6.Verplichting tot betaling

Ten aanzien van de betalingsverplichting heeft de raadsman het volgende aangevoerd. In de hoofdzaak is de schadevergoedingsmaatregel opgelegd ten aanzien van de opbrengst van feit 2 in zaak B (€ 330,-). Hoewel verdachte dit bedrag nog niet heeft voldaan, heeft de raadsman verzocht om het bedrag in mindering te brengen op het te ontnemen bedrag, om een volgende procedure tot vermindering van de betalingsverplichting in de toekomst te voorkomen.
De officier van justitie heeft uit praktische overwegingen ingestemd met dit verzoek.
De rechtbank overweegt daartoe als volgt. Op grond van artikel 36e lid 9 van het Wetboek van Strafrecht dient bij de bepaling van de omvang van het bedrag waarop het wederrechtelijk verkregen voordeel wordt geschat, de verplichting tot betaling aan de Staat van een som geld ten behoeve van het slachtoffer als bedoeld in artikel 36f van het Wetboek van Strafrecht in mindering te worden gebracht, voor zover die is voldaan. Met de laatste toevoeging sedert de wetswijziging van 1 januari 2014 kunnen de bevoegdheden tot ontneming onverkort worden ingezet zolang niet is voldaan aan bedoelde betalingsverplichting.
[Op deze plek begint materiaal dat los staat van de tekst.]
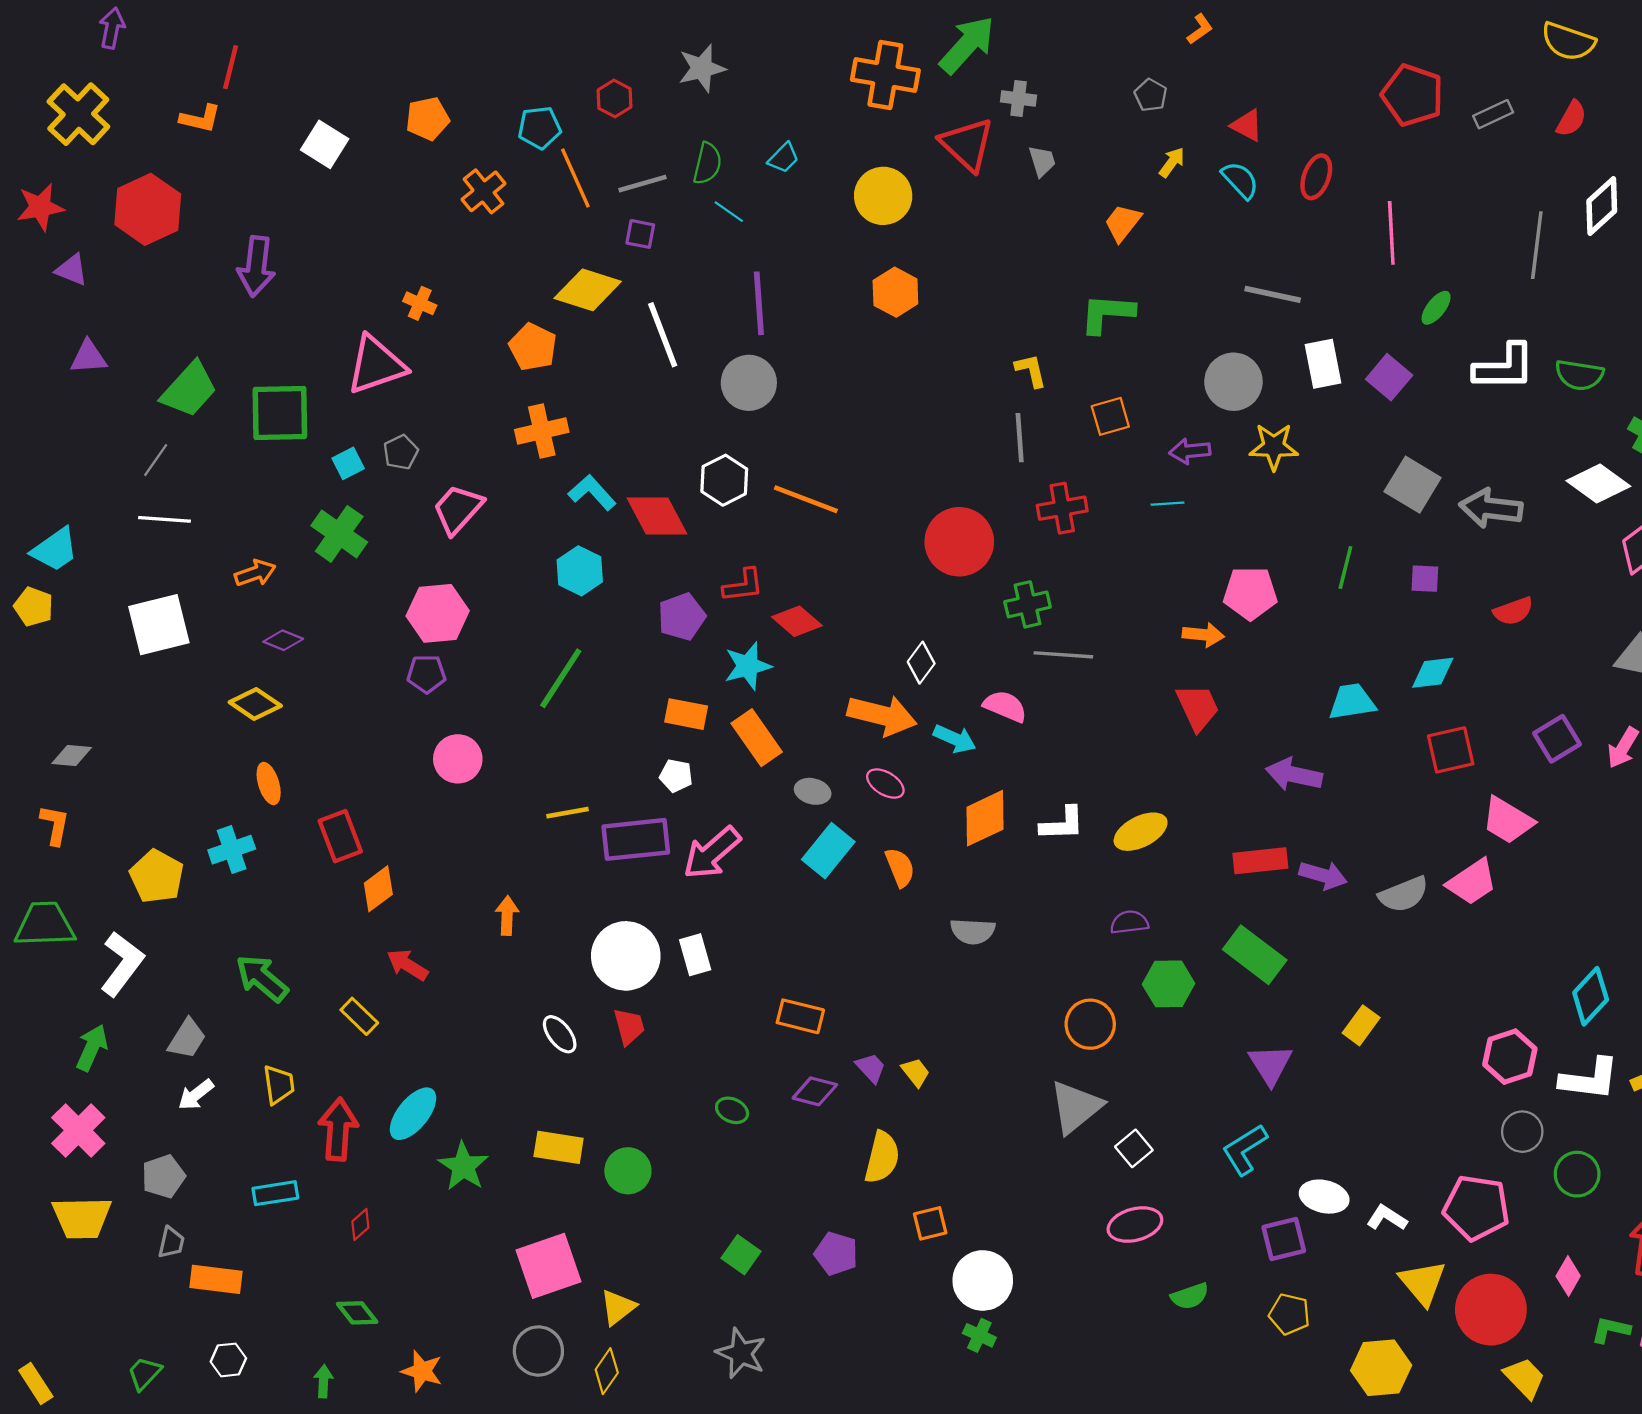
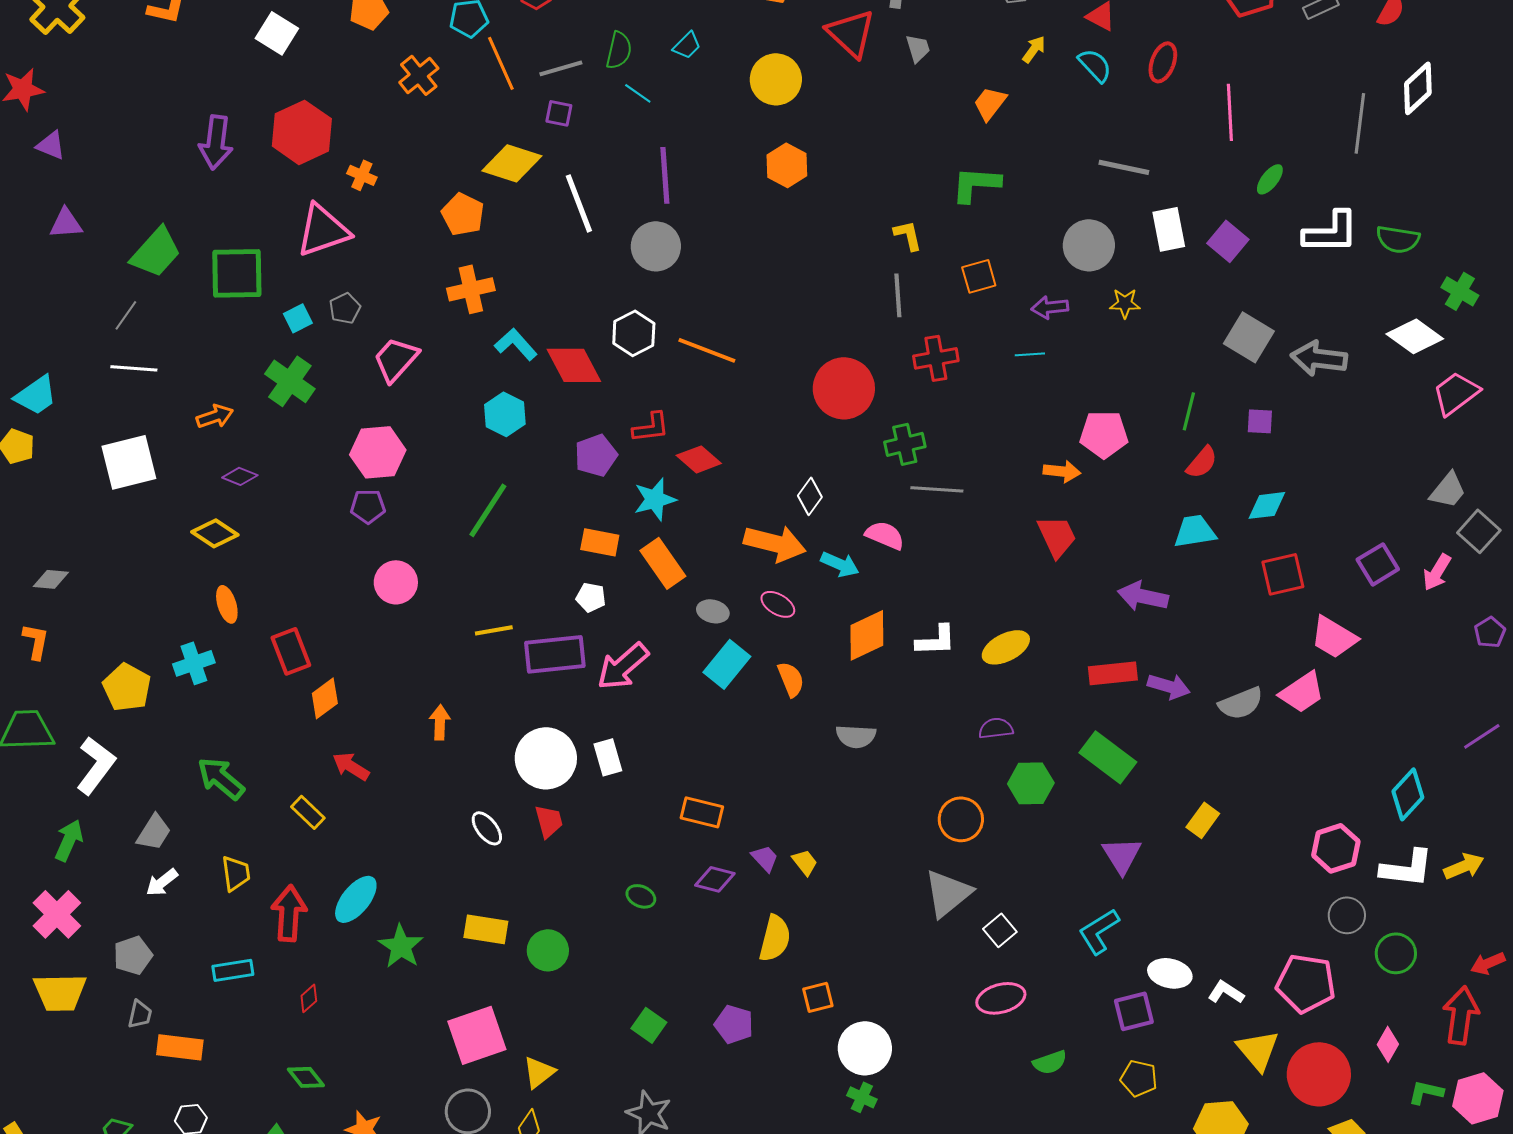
red hexagon: (148, 209) -> (302, 132), moved
yellow star: (1274, 447) -> (1125, 303), size x0.7
red semicircle: (1513, 611) -> (1202, 462), moved, turned -30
De rechtbank is derhalve niet gehouden om betalingen aan de Staat in het kader van de schadevergoedingsmaatregel in mindering te brengen op het geschatte wederrechtelijk verkregen voordeel, indien die betalingen nog niet zijn voldaan. Gelet op de standpunten van de officier van justitie en de raadsvrouw zaak acht de rechtbank echter wel termen aanwezig om dat bedrag in mindering te brengen op het bedrag waarvoor een betalingsverplichting wordt opgelegd.
De rechtbank bepaalt het te ontnemen bedrag op € 4.152,- - € 330,- = € 3.822,-

7.Toepasselijke wettelijke voorschriften

De op te leggen maatregel is gegrond op artikel 36e van het Wetboek van Strafrecht.

8.Beslissing

De rechtbank komt op grond van het voorgaande tot de volgende beslissing.
Stelt vast als wederrechtelijk verkregen voordeel een bedrag van
€ 4.152,-.
Legt op aan
[verdachte]de verplichting tot betaling van
€ 3.822,-
(drieduizend achthonderdtweeëntwintig euro)aan de Staat.
Bepaalt de duur van de gijzeling die ten hoogste door de officier van justitie kan worden gevorderd op 48 dagen.
Dit vonnis is gewezen door
mr. P.L.C.M. Ficq, voorzitter,
mrs. R.A. Overbosch en L. Dolfing, rechters,
in tegenwoordigheid van S. van Gerven, griffier
en uitgesproken op de openbare terechtzitting van deze rechtbank van 13 maart 2020.